*WHAT YOU HAVE TO DO*
Wherever a line in the data holds the word "Google", pull that line out.

[Extracted records]
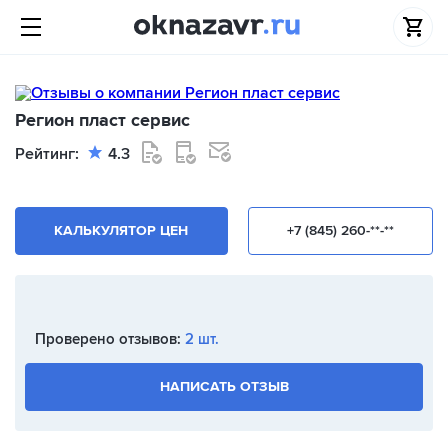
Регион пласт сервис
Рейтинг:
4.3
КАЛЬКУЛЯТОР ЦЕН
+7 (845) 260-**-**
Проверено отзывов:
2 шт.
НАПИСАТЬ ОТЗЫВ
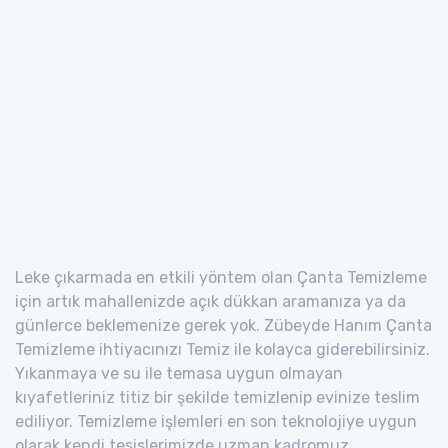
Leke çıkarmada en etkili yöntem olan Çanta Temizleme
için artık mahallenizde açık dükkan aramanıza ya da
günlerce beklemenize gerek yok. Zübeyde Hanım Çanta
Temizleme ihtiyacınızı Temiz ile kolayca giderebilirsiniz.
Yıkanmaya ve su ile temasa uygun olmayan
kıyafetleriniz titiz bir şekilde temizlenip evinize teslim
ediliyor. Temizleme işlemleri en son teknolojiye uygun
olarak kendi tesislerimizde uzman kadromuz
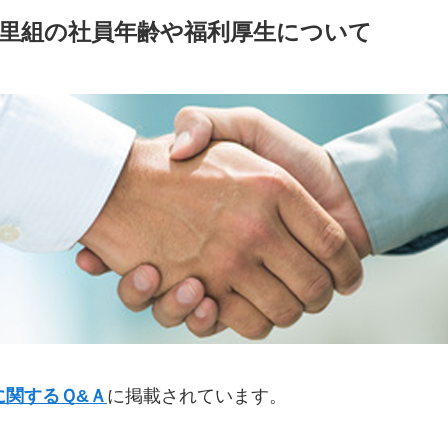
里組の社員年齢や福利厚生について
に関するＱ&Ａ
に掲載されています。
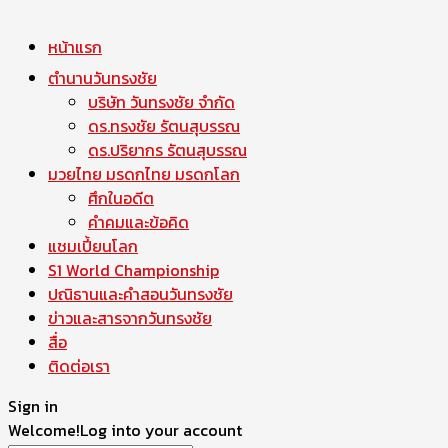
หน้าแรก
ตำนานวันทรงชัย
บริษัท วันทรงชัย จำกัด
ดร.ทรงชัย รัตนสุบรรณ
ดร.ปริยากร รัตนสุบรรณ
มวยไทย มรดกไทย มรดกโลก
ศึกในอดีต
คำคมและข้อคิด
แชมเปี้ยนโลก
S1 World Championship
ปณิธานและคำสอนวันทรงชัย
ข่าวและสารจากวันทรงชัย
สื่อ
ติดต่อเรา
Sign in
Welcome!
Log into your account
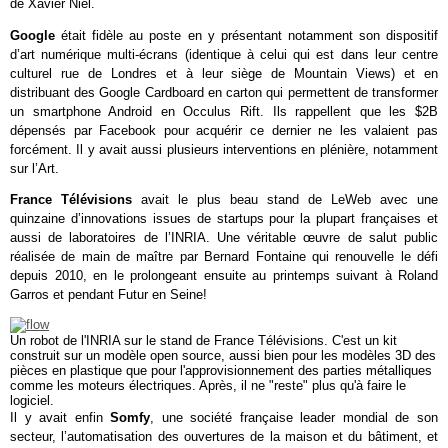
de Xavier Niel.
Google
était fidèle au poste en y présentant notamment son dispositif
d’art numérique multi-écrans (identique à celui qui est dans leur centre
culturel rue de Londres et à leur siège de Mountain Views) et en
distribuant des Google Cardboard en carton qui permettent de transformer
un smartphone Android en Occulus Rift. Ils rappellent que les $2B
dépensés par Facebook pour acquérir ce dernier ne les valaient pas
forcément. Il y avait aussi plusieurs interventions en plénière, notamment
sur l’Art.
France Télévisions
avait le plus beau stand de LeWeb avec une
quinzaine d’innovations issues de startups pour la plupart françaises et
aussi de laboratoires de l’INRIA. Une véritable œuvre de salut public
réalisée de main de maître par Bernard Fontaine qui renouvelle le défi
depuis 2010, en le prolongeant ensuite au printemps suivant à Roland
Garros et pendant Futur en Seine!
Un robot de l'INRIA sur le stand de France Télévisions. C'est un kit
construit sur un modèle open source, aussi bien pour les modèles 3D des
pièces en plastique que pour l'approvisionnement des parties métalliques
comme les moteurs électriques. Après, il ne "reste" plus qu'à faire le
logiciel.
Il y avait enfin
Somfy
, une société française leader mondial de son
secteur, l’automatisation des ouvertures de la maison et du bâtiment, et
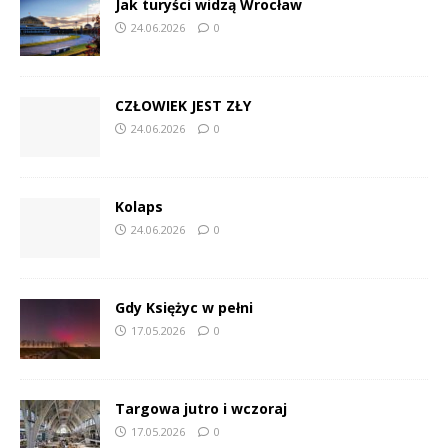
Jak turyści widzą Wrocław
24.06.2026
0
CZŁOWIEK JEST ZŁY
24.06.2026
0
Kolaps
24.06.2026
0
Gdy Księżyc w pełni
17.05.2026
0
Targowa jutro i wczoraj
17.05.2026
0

*WRITTEN RESPONSE*
Google
distribuant des Google Cardboard en carton qui permettent de transformer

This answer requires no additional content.